The son of an Engelandvaarder who crossed the Pyrenees with Dutch-Paris sent me a link to a documentary he participated in last year. Unfortunately the documentary, Chased and Saved, is not available online, but if it comes near you I highly recommend it. It’s part of an historical project sponsored by the provincial authority in Lleida, Spain, that remembers the refugees who crossed the mountains into Spain during WWII.

Dutch-Paris took only young men in good health, and possibly one or two women in excellent health and with a dire need, across the mountains into Spain. But Dutch-Paris was an unusually large and well organized network. They had the luxury of being able to take older people, women, and children to safety along the physically less demanding route to Switzerland and, when necessary, arranging for certain Engelandvaarders to traverse the Pyrenees in a train (albeit at staggering cost).

This documentary reminds us that tens of thousands of fugitives crossed the Pyrenees into Spain during the Second World War. Many of them were young men wanting to join the Allies or Allied soldiers and aviators wanting to get back to their bases. But many of them were civilians, mostly Jews, who were not likely candidates for climbing mountains in the dark wearing city clothes. But they did it because their choice was that or capture by the Nazis. Some of them were small children, including a woman in the documentary who took the path it films when she was five years old.

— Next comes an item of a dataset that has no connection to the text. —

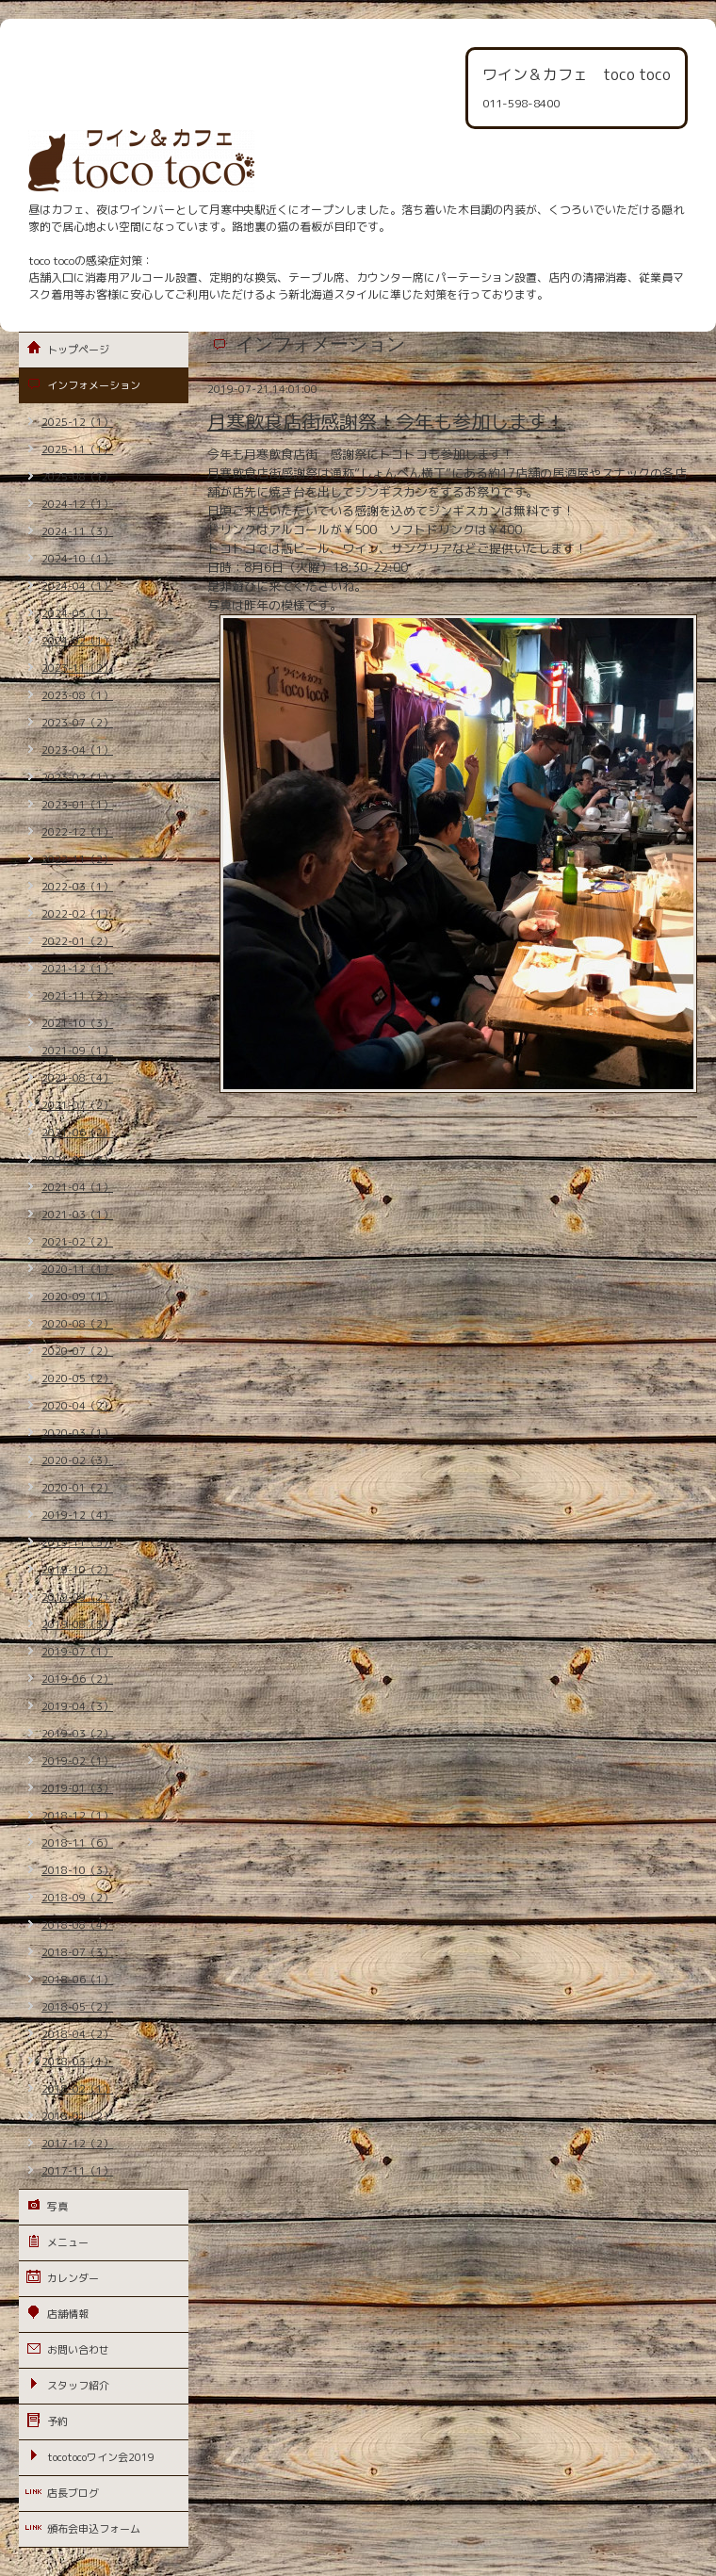 The width and height of the screenshot is (716, 2576). Describe the element at coordinates (77, 2143) in the screenshot. I see `2017-12（2）` at that location. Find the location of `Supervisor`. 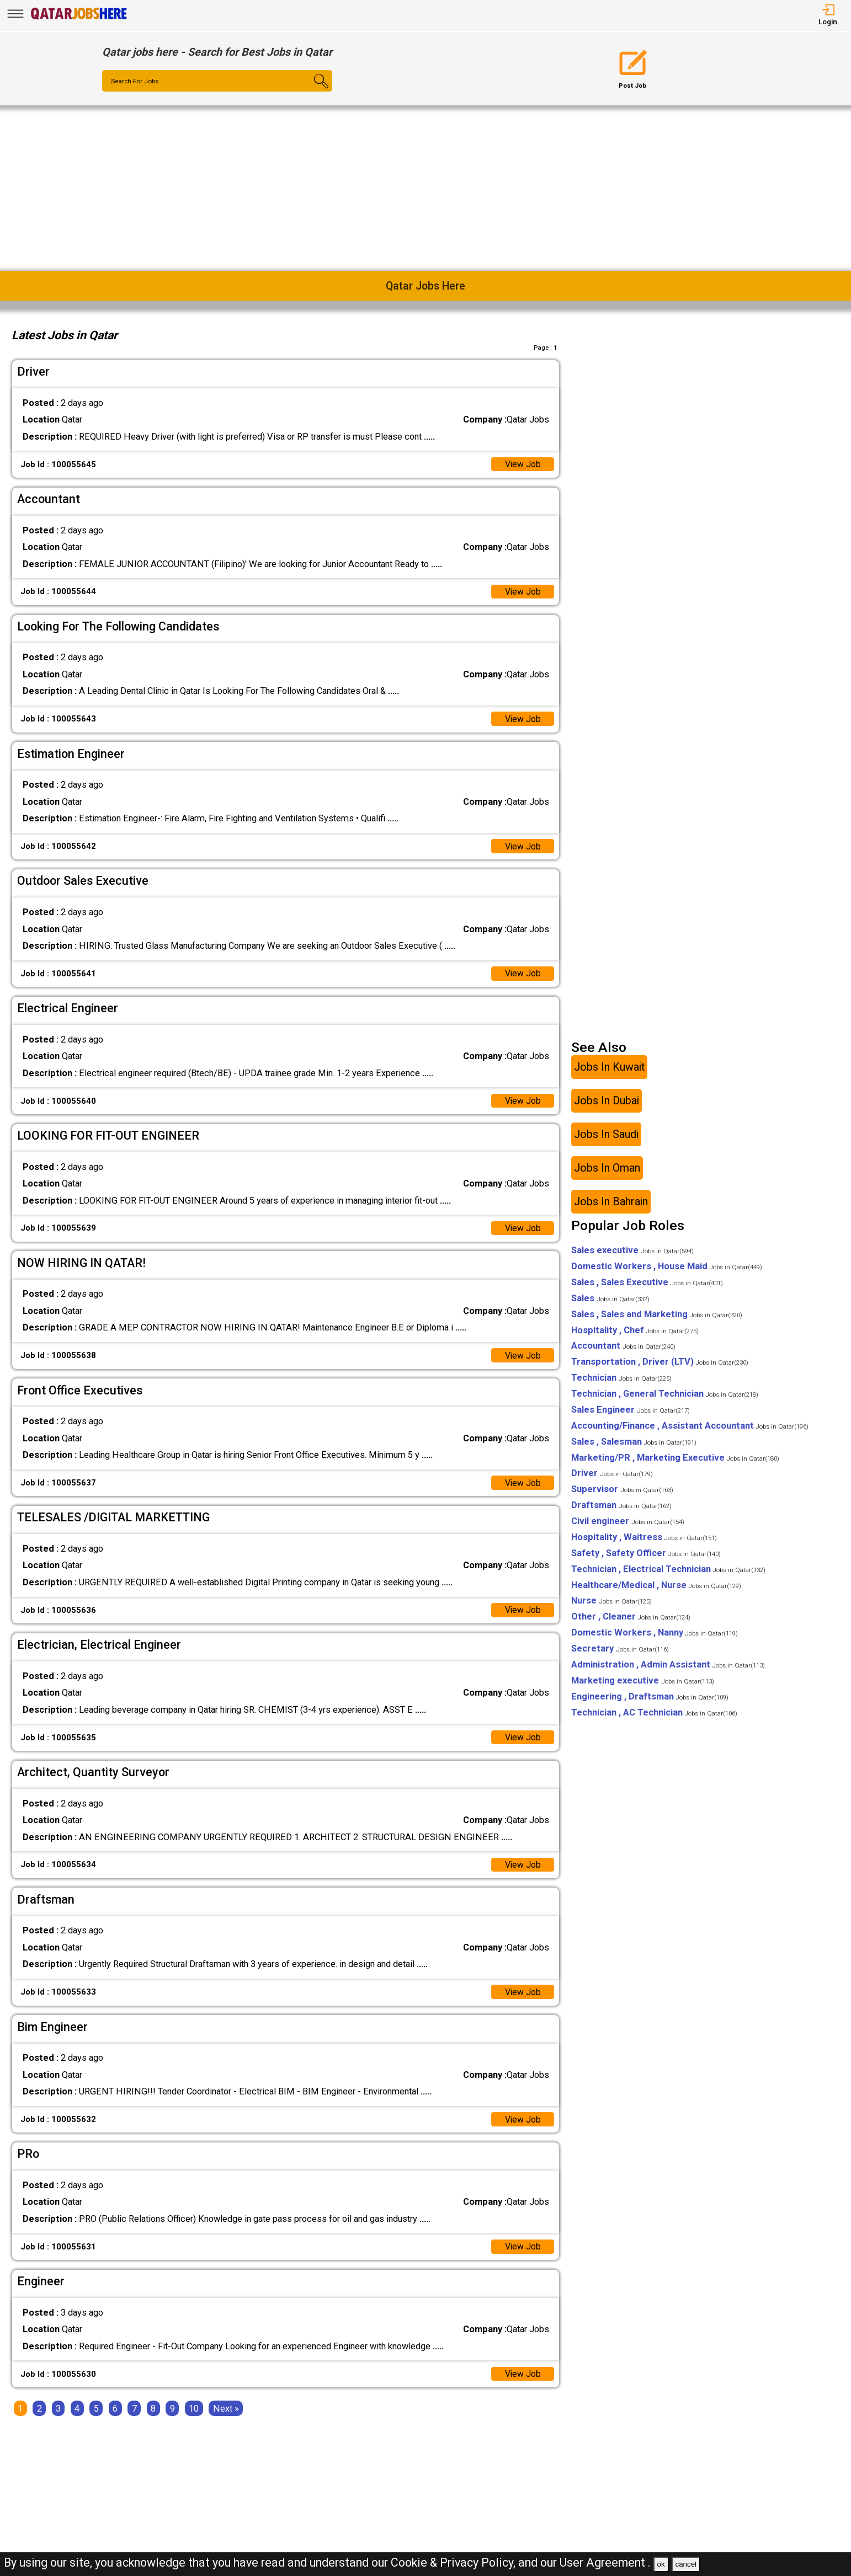

Supervisor is located at coordinates (622, 1493).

The others in the documentary are the children or nieces and nephews of other wartime refugees who trekked into Spain. They stop along the way to talk about what the experience was like for their relatives and what it means to them as Jews today. My friend, the son of the Engelandvaarder, says something important in one of those conversations that’s worth pausing to consider.
The conversation comes around to the observation that remembering the WWII border crossers is important because the same sort of thing is happening today. Someone comments that these things are cyclical. Our Engelandvaarder’s son says that this is true, but no one is obliged to accept the weight of history.

No one is obliged to accept the weight of history. It sounds banal but is actually explosive. Certainly none of the resisters in Dutch-Paris accepted the weight of history as it showed up in their day as the Third Reich or the Etat Français or internment camps or deportation trains. If they and other resisters like them had accepted it, who knows how or when the war might have ended.